Dataset items:

== Segment start ==

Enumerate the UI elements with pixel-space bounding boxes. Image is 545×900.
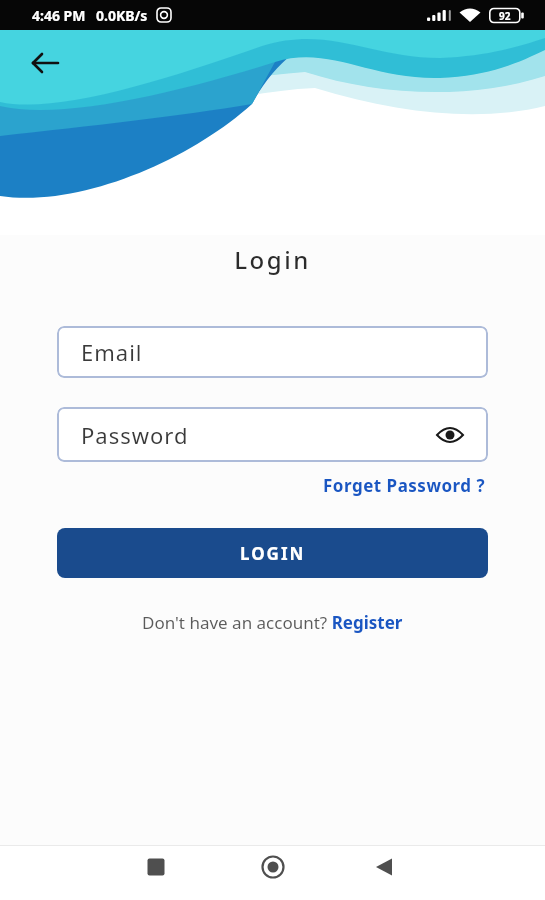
staticText: Don't have an account? Register <box>142 611 403 634</box>
staticText: LOGIN <box>240 542 306 565</box>
button[interactable]: Password <box>57 407 488 462</box>
staticText: Login <box>0 243 545 276</box>
staticText: 0.0KB/s <box>96 6 148 25</box>
staticText: Email <box>81 337 143 367</box>
button[interactable] <box>436 425 464 445</box>
button[interactable] <box>375 858 393 876</box>
button[interactable]: Email <box>57 326 488 378</box>
staticText: 4:46 PM <box>32 6 86 25</box>
staticText: Password <box>81 420 189 450</box>
button[interactable]: LOGIN <box>57 528 488 578</box>
staticText: 92 <box>499 9 511 23</box>
button[interactable] <box>28 48 62 82</box>
button[interactable] <box>261 855 285 879</box>
button[interactable]: Forget Password ? <box>323 474 486 497</box>
button[interactable]: Don't have an account? Register <box>0 611 545 634</box>
button[interactable] <box>147 858 165 876</box>
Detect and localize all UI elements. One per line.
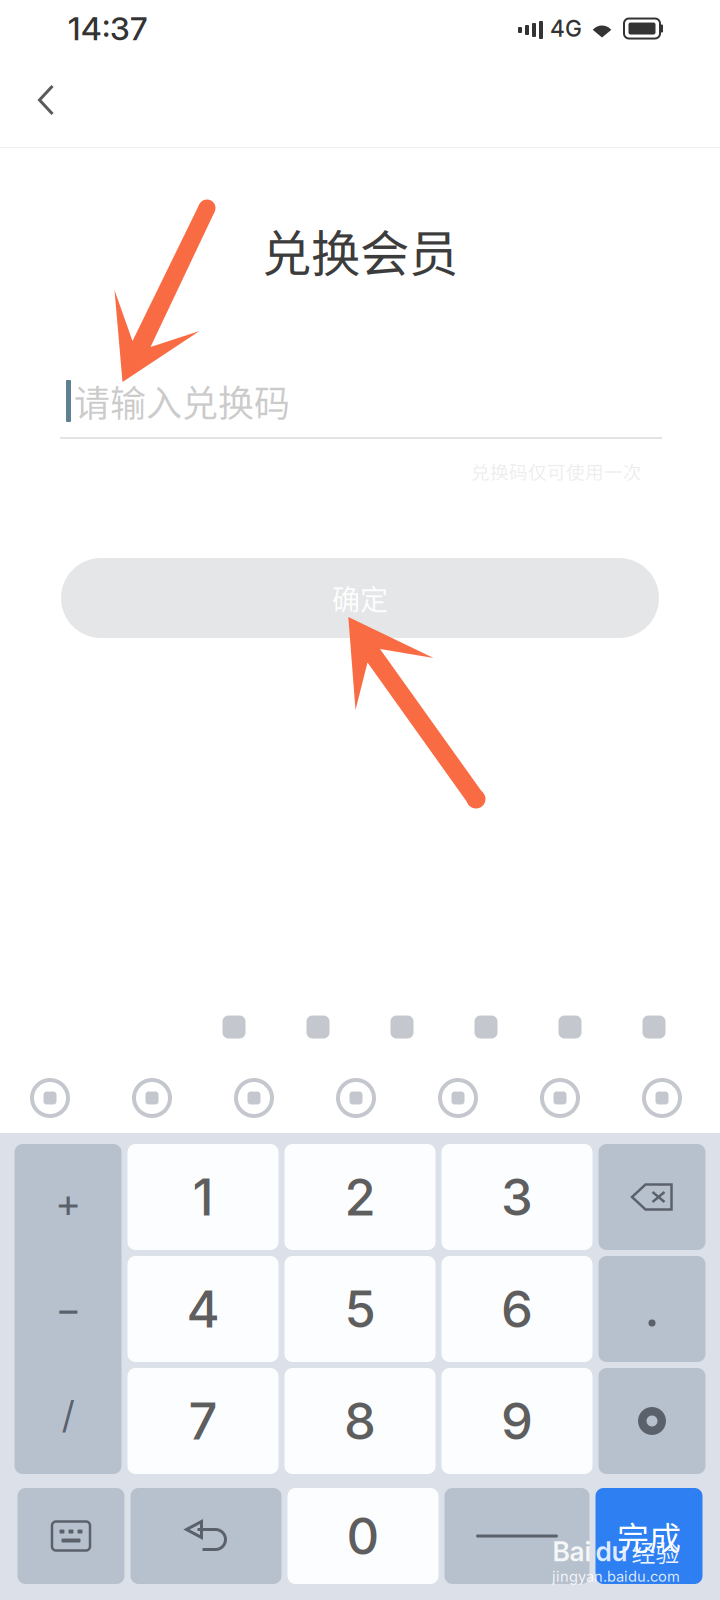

== Segment end ==

*Problem details*.
For this exercise, return the records above in full and exactly, omitting the images.

*Response area*.
Enumerate the UI elements with pixel-space bounding boxes. Image is 545×900.
staticText: Don't have an account? Register <box>142 611 403 634</box>
staticText: LOGIN <box>240 542 306 565</box>
button[interactable]: Password <box>57 407 488 462</box>
staticText: Login <box>0 243 545 276</box>
staticText: 0.0KB/s <box>96 6 148 25</box>
staticText: Email <box>81 337 143 367</box>
button[interactable] <box>436 425 464 445</box>
button[interactable] <box>375 858 393 876</box>
button[interactable]: Email <box>57 326 488 378</box>
staticText: 4:46 PM <box>32 6 86 25</box>
staticText: Password <box>81 420 189 450</box>
button[interactable]: LOGIN <box>57 528 488 578</box>
staticText: 92 <box>499 9 511 23</box>
button[interactable] <box>28 48 62 82</box>
button[interactable] <box>261 855 285 879</box>
button[interactable]: Forget Password ? <box>323 474 486 497</box>
button[interactable]: Don't have an account? Register <box>0 611 545 634</box>
button[interactable] <box>147 858 165 876</box>
Detect and localize all UI elements. One per line.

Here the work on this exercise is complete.